At least two dozen cars were derailed, some of which contained flammable liquid, but none of it escaped the cars, according to the Lancaster Fire Department.
“At around 1600 tonight, LFD responded to a train derailment along Highway 59. Approximately 27 cars have derailed, some of which were carrying flammable Liquid NOS. The Liquid NOS stayed confined within the cars. No injuries have been reported, and we are all home safe for the evening,” the department posted on Facebook following the derailment.
LFD added that a section of Highway 59 would be closed “while the professionals get this cleaned up.” The Minnesota Department of Transportation said the clean-up process could take two or three days.
Gov. Tim Walz (D) said Wednesday night that the site is “contained” and that experts would soon survey the area to evaluate the damage.
“State officials are working with local emergency managers after a train derailed near Lancaster. Glad to hear that no injuries are reported and the site is contained. Experts are on the way to survey the site and make sure the community has everything they need,” Walz wrote on Twitter Wednesday night.

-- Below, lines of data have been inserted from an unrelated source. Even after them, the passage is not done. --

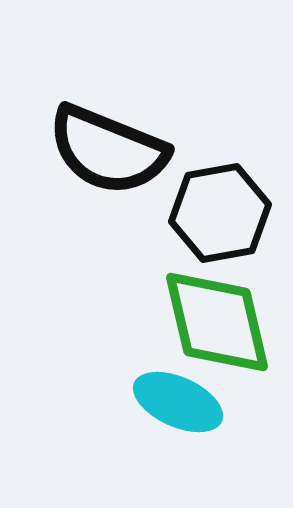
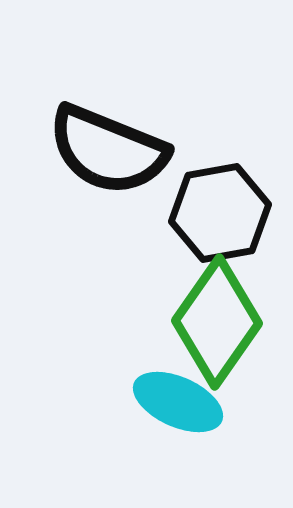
green diamond: rotated 48 degrees clockwise
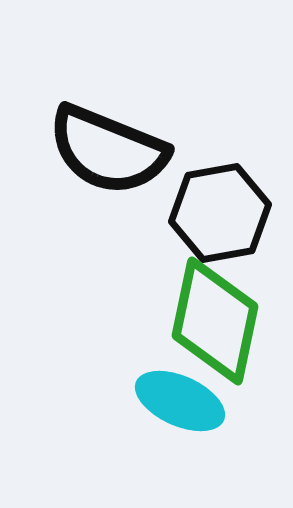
green diamond: moved 2 px left, 1 px up; rotated 23 degrees counterclockwise
cyan ellipse: moved 2 px right, 1 px up
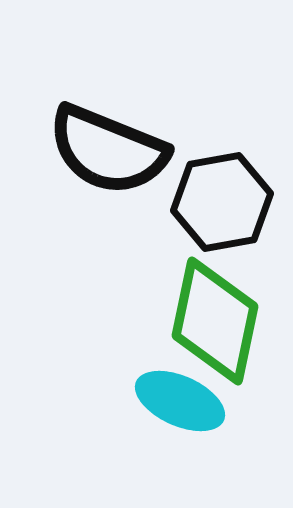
black hexagon: moved 2 px right, 11 px up
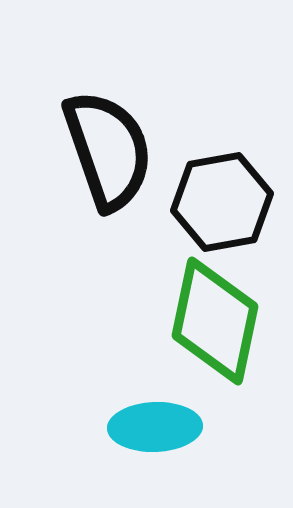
black semicircle: rotated 131 degrees counterclockwise
cyan ellipse: moved 25 px left, 26 px down; rotated 26 degrees counterclockwise
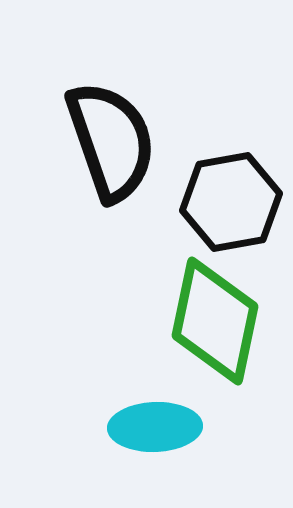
black semicircle: moved 3 px right, 9 px up
black hexagon: moved 9 px right
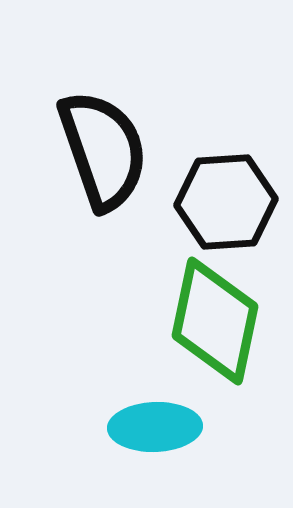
black semicircle: moved 8 px left, 9 px down
black hexagon: moved 5 px left; rotated 6 degrees clockwise
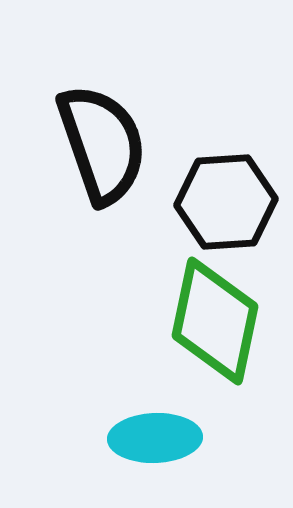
black semicircle: moved 1 px left, 6 px up
cyan ellipse: moved 11 px down
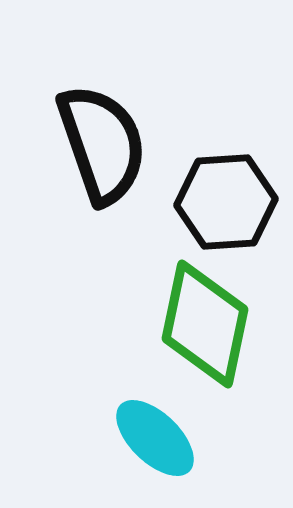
green diamond: moved 10 px left, 3 px down
cyan ellipse: rotated 46 degrees clockwise
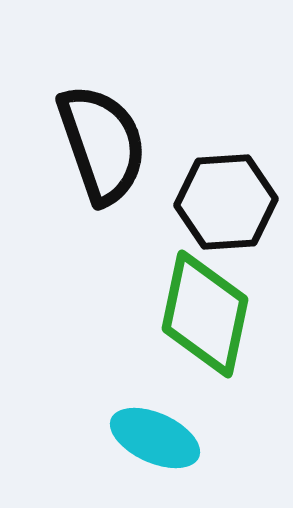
green diamond: moved 10 px up
cyan ellipse: rotated 20 degrees counterclockwise
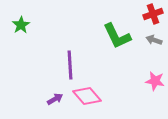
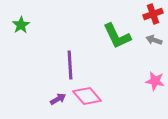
purple arrow: moved 3 px right
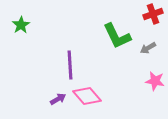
gray arrow: moved 6 px left, 8 px down; rotated 49 degrees counterclockwise
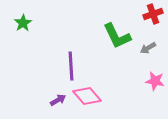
green star: moved 2 px right, 2 px up
purple line: moved 1 px right, 1 px down
purple arrow: moved 1 px down
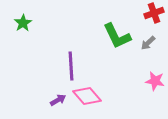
red cross: moved 1 px right, 1 px up
gray arrow: moved 5 px up; rotated 14 degrees counterclockwise
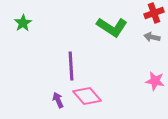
green L-shape: moved 5 px left, 9 px up; rotated 32 degrees counterclockwise
gray arrow: moved 4 px right, 6 px up; rotated 56 degrees clockwise
purple arrow: rotated 84 degrees counterclockwise
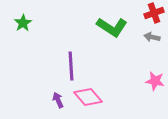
pink diamond: moved 1 px right, 1 px down
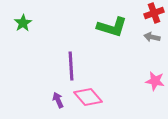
green L-shape: rotated 16 degrees counterclockwise
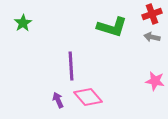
red cross: moved 2 px left, 1 px down
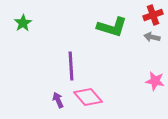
red cross: moved 1 px right, 1 px down
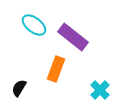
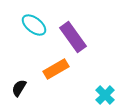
purple rectangle: rotated 16 degrees clockwise
orange rectangle: rotated 40 degrees clockwise
cyan cross: moved 5 px right, 5 px down
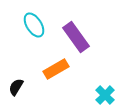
cyan ellipse: rotated 20 degrees clockwise
purple rectangle: moved 3 px right
black semicircle: moved 3 px left, 1 px up
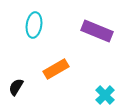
cyan ellipse: rotated 40 degrees clockwise
purple rectangle: moved 21 px right, 6 px up; rotated 32 degrees counterclockwise
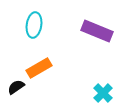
orange rectangle: moved 17 px left, 1 px up
black semicircle: rotated 24 degrees clockwise
cyan cross: moved 2 px left, 2 px up
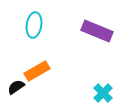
orange rectangle: moved 2 px left, 3 px down
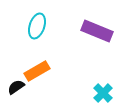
cyan ellipse: moved 3 px right, 1 px down; rotated 10 degrees clockwise
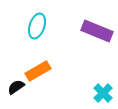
orange rectangle: moved 1 px right
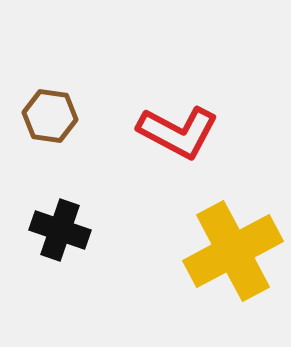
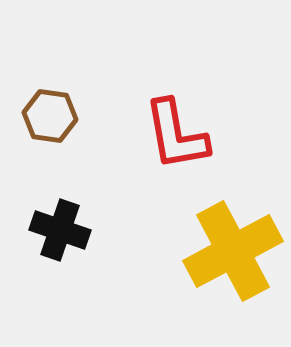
red L-shape: moved 2 px left, 3 px down; rotated 52 degrees clockwise
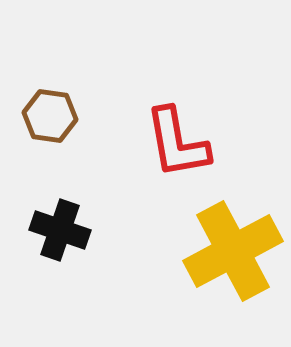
red L-shape: moved 1 px right, 8 px down
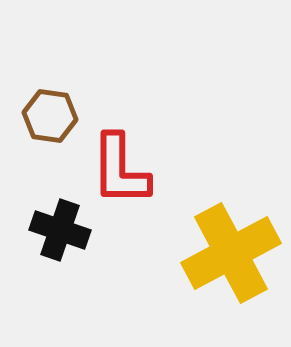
red L-shape: moved 57 px left, 27 px down; rotated 10 degrees clockwise
yellow cross: moved 2 px left, 2 px down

Scot Olson, the Kittson County Emergency Management Director, said there were 24 cars in the train, eight of which were empty.
“The area of derailment was in a remote area of the county and there were no homes in the proximity of the derailment that would become a concern, had the incident escalated,” he said.
“Initial responders found NO fire, no leaking vapor or liquids, and the railroad crew was not injured. While there were no active leaks, first responders took precautions to cover nearby culverts that would have access to local watersheds in case that situation changed.”
The incident follows other recent derailments in Minnesota, including one last weekend near St. Cloud, Minnesota, and one in March near Raymond, Minnesota.
According to local reporting, the investigation into the Raymond derailment determined the cause was likely fractured rail, prompting lawmakers to call for higher safety standards.